- [About this task]
Leaving out all pictures, return exactly the lines from the one that contains "wenigen Klicks zu übertragen." through the end of the data below.

(Stored items)
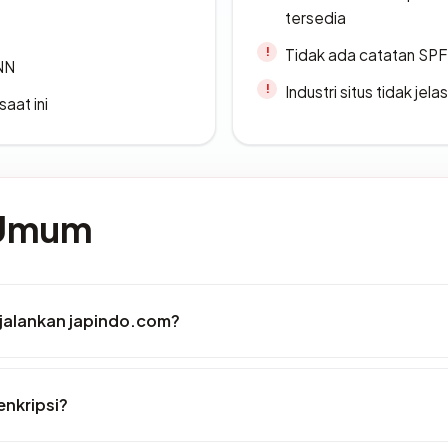
tersedia
Tidak ada catatan SP
ANN
Industri situs tidak jelas
saat ini
 Umum
jalankan japindo.com?
nkripsi?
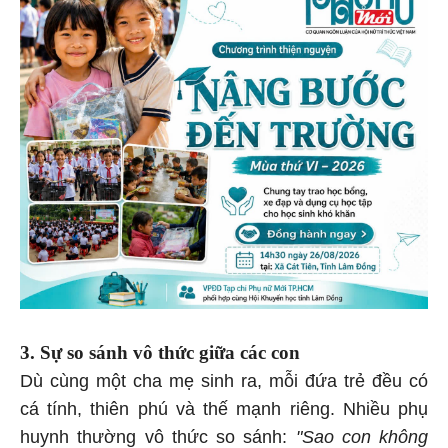
3. Sự so sánh vô thức giữa các con
Dù cùng một cha mẹ sinh ra, mỗi đứa trẻ đều có
cá tính, thiên phú và thế mạnh riêng. Nhiều phụ
huynh thường vô thức so sánh:
"Sao con không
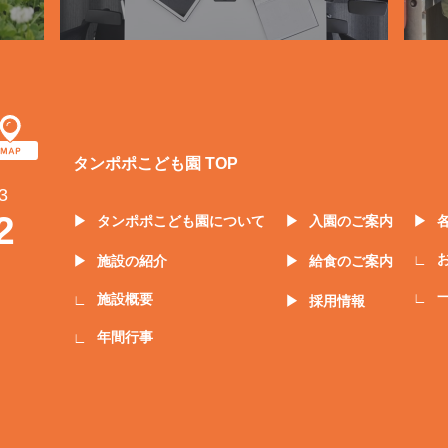
タンポポこども園 TOP
3
2
タンポポこども園について
入園のご案内
施設の紹介
給食のご案内
施設概要
採用情報
年間行事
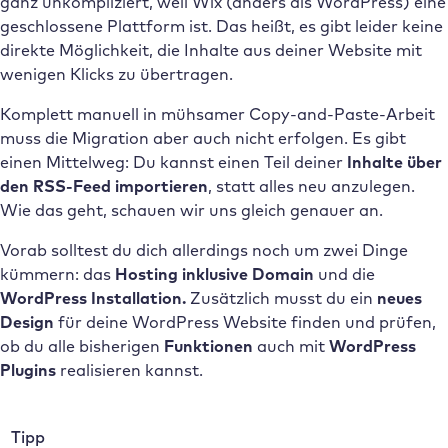
ganz unkompliziert, weil Wix (anders als WordPress) eine
geschlossene Plattform ist. Das heißt, es gibt leider keine
direkte Möglichkeit, die Inhalte aus deiner Website mit
wenigen Klicks zu übertragen.
Komplett manuell in mühsamer Copy-and-Paste-Arbeit
muss die Migration aber auch nicht erfolgen. Es gibt
einen Mittelweg: Du kannst einen Teil deiner
Inhalte über
den RSS-Feed importieren
, statt alles neu anzulegen.
Wie das geht, schauen wir uns gleich genauer an.
Vorab solltest du dich allerdings noch um zwei Dinge
kümmern: das
Hosting inklusive Domain
und die
WordPress Installation.
Zusätzlich musst du ein
neues
Design
für deine WordPress Website finden und prüfen,
ob du alle bisherigen
Funktionen
auch mit
WordPress
Plugins
realisieren kannst.
Tipp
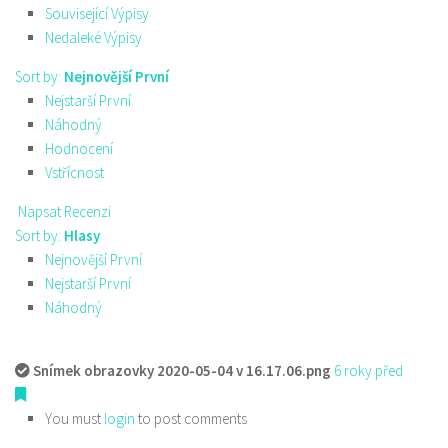
Související Výpisy
Nedaleké Výpisy
Sort by:
Nejnovější První
Nejstarší První
Náhodný
Hodnocení
Vstřícnost
Napsat Recenzi
Sort by:
Hlasy
Nejnovější První
Nejstarší První
Náhodný
Snímek obrazovky 2020-05-04 v 16.17.06.png
6 roky před
You must
login
to post comments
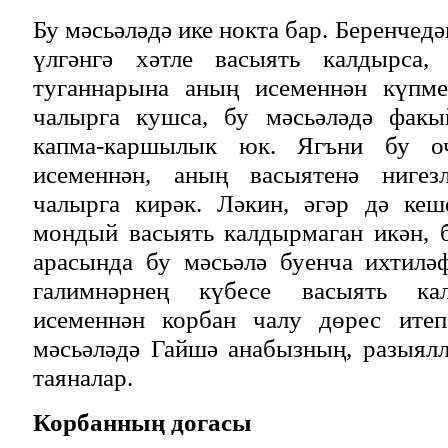
Бу мәсьәләдә ике нокта бар. Беренчедә
үлгәнгә хәтле васыять калдырса,
туганнарына аның исеменнән күпме
чалырга кушса, бу мәсьәләдә факы
капма-каршылык юк. Ягъни бу оч
исеменнән, аның васыятенә нигезл
чалырга кирәк. Ләкин, әгәр дә кеш
мондый васыять калдырмаган икән, 
арасында бу мәсьәлә буенча ихтилә
галимнәрнең күбесе васыять ка
исеменнән корбан чалу дөрес итеп
мәсьәләдә Гайшә анабызның, разыялл
таяналар.
Корбанның догасы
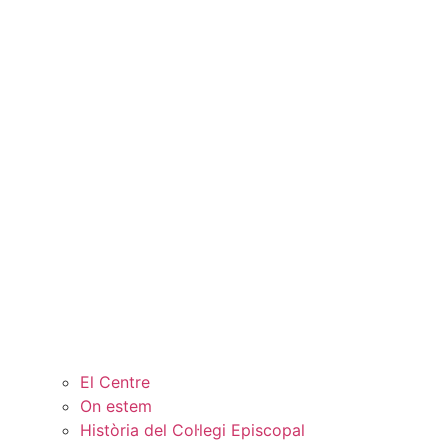
El Centre
On estem
Història del Col·legi Episcopal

- [Reply]
wenigen Klicks zu übertragen.
Komplett manuell in mühsamer Copy-and-Paste-Arbeit
muss die Migration aber auch nicht erfolgen. Es gibt
einen Mittelweg: Du kannst einen Teil deiner
Inhalte über
den RSS-Feed importieren
, statt alles neu anzulegen.
Wie das geht, schauen wir uns gleich genauer an.
Vorab solltest du dich allerdings noch um zwei Dinge
kümmern: das
Hosting inklusive Domain
und die
WordPress Installation.
Zusätzlich musst du ein
neues
Design
für deine WordPress Website finden und prüfen,
ob du alle bisherigen
Funktionen
auch mit
WordPress
Plugins
realisieren kannst.
Tipp
Související Výpisy
Nedaleké Výpisy
Sort by:
Nejnovější První
Nejstarší První
Náhodný
Hodnocení
Vstřícnost
Napsat Recenzi
Sort by:
Hlasy
Nejnovější První
Nejstarší První
Náhodný
Snímek obrazovky 2020-05-04 v 16.17.06.png
6 roky před
You must
login
to post comments
Бу мәсьәләдә ике нокта бар. Беренчедә
үлгәнгә хәтле васыять калдырса,
туганнарына аның исеменнән күпме
чалырга кушса, бу мәсьәләдә факы
капма-каршылык юк. Ягъни бу оч
исеменнән, аның васыятенә нигезл
чалырга кирәк. Ләкин, әгәр дә кеш
мондый васыять калдырмаган икән, 
арасында бу мәсьәлә буенча ихтилә
галимнәрнең күбесе васыять ка
исеменнән корбан чалу дөрес итеп
мәсьәләдә Гайшә анабызның, разыялл
таяналар.
Корбанның догасы
El Centre
On estem
Història del Col·legi Episcopal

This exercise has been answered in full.